Big Problems Require Bold Solutions: Announcing a New Outcomes Fund to Support Mothers with Substance Use Disorder and Their Children
By Alison Rein, Vice President of Health and Human Services and Catherine Stapleton, Director of Health and Human Services
We are not essential healthcare workers - nor do we play them on TV - so it’s tremendously gratifying for us to announce today our partnership with Humana and Volunteers of America that has the potential to radically transform the lives of women struggling with the growing challenge of addiction. With a $5MM seed contribution from Humana, we are establishing the first-of-its-kind Family Focused Recovery (FFR) outcomes fund to sustainably scale an innovative Volunteers of America program model that serves mothers with substance use disorder and their children.
Studies show that FFR residential treatment can reduce total cost of care by 30% from the year prior to entry into residential treatment, and the three years post discharge. Volunteers of America (VOA) affiliates in two states have deployed a comprehensive FFR program model that helps moms recover from substance use disorder, achieve independence, and reconnect with their children. This is exactly the type of innovative program model that is needed to drive meaningful change for individuals, families, and communities.

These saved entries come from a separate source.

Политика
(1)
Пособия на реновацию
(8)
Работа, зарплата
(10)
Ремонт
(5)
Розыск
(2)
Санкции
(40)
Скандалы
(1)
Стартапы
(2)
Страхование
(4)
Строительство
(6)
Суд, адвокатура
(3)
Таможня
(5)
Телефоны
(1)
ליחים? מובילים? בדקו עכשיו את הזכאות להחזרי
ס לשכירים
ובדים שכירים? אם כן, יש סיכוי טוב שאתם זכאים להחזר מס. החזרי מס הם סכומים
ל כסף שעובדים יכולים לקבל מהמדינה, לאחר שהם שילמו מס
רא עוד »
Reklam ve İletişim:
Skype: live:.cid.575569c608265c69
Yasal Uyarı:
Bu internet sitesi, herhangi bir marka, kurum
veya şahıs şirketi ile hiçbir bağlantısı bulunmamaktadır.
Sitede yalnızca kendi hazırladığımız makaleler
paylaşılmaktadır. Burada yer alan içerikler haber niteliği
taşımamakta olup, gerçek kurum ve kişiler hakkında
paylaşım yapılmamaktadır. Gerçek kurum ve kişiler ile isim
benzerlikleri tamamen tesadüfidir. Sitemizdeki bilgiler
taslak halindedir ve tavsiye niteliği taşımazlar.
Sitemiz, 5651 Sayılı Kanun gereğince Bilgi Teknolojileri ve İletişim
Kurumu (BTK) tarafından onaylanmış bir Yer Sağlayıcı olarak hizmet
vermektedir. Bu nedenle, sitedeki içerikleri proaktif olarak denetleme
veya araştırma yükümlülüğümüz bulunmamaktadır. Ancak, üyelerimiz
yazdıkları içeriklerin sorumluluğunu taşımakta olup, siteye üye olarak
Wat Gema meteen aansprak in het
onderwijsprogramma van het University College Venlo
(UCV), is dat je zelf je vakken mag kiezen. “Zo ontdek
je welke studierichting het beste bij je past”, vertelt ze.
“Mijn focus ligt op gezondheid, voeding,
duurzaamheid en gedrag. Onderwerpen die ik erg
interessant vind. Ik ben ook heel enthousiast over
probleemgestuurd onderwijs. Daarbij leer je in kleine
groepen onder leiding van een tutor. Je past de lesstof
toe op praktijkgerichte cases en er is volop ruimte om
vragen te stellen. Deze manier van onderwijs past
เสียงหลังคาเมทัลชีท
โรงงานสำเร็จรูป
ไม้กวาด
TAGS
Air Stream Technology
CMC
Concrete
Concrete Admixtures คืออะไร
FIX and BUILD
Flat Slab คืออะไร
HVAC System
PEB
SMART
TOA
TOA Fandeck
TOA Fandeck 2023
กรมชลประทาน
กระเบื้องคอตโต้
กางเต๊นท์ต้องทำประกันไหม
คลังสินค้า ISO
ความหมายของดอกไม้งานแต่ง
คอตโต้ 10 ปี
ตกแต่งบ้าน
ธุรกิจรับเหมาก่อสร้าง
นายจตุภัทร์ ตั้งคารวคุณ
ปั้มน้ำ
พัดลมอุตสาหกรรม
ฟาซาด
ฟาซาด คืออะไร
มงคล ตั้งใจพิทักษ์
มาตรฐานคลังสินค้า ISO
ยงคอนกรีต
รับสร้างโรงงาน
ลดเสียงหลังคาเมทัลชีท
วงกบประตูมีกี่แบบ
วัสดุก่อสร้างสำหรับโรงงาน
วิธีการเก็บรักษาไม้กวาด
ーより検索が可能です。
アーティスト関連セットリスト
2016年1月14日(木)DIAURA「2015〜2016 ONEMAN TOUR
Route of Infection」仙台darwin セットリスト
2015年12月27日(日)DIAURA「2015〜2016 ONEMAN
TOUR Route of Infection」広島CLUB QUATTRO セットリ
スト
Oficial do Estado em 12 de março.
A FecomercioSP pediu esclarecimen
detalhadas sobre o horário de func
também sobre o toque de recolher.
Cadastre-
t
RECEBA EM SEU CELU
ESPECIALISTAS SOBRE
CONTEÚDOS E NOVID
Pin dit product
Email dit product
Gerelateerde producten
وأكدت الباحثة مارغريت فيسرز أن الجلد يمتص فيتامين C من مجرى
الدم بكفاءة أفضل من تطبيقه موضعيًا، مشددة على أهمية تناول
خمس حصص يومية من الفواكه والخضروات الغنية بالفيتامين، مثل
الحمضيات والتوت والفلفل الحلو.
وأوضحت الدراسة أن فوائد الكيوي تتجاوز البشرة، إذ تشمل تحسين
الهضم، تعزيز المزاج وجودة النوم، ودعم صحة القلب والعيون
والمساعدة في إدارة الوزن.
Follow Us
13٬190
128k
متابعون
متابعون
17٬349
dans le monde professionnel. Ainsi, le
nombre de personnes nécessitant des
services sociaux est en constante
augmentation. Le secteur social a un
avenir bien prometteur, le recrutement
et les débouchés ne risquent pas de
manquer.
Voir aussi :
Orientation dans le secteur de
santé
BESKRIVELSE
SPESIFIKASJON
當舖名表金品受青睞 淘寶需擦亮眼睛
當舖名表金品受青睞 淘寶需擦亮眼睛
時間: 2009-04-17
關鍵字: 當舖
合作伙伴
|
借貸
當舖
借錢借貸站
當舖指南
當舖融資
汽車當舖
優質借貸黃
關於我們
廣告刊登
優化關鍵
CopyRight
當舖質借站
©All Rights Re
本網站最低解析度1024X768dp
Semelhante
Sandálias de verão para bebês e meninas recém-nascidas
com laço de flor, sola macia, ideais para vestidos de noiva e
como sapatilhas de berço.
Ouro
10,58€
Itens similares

The time to take bold action is now, and we are thrilled to have aligned partners that both see and are willing to seize the opportunity to do better. The pandemic has widened the cracks that already existed in our under-resourced social safety net. Millions of people have lost their jobs, and their employer-sponsored health insurance. State Medicaid rolls are rapidly expanding, and there is growing need among Medicaid members for non-traditional healthcare services, such as addiction recovery and support to maintain stable housing.
The situation requires an ambitious solution and collaboration among organizations that don’t always work together - and sometimes compete. This FFR fund model brings multiple parties to the table and creates the conditions for all of them to succeed.
For Humana (and other engaged health plans), this model leverages capital more effectively by pooling resources with like-minded philanthropic and impact investors and produces conditions that better serve their members. It also means that a single plan doesn’t need to bear the full financial burden of standing up and operating a program that is needed to better serve members and improve community health. This is exactly the type of coopetition that states are increasingly requesting (even requiring) from their Medicaid health plan contracts.
Through value-based contracts with health plans in their markets, VOA affiliates secure the predictable revenue needed to sustainably operate their FFR programs and to access needed capital. They can borrow from the fund, and repay impact investors through the revenue they generate from health plan partners like Humana who are willing to pay for achievement of key program outcomes, such as reduced neonatal abstinence syndrome births.
It satisfies investor appetite for opportunities that have the potential to deliver both social and financial returns.
It enables scale of a promising and sorely-needed program model that helps mothers and families in need get back on their feet.
In the months ahead, we will be actively engaging with foundations, family offices, impact investors, and other Medicaid health plans to expand the fund so that the level of resourcing available for innovative solutions like FFR can be commensurate with the size and scale of the challenge. We have a lot of work to do, but can’t think of a more compelling mission or aligned set of partners for these times. Onward.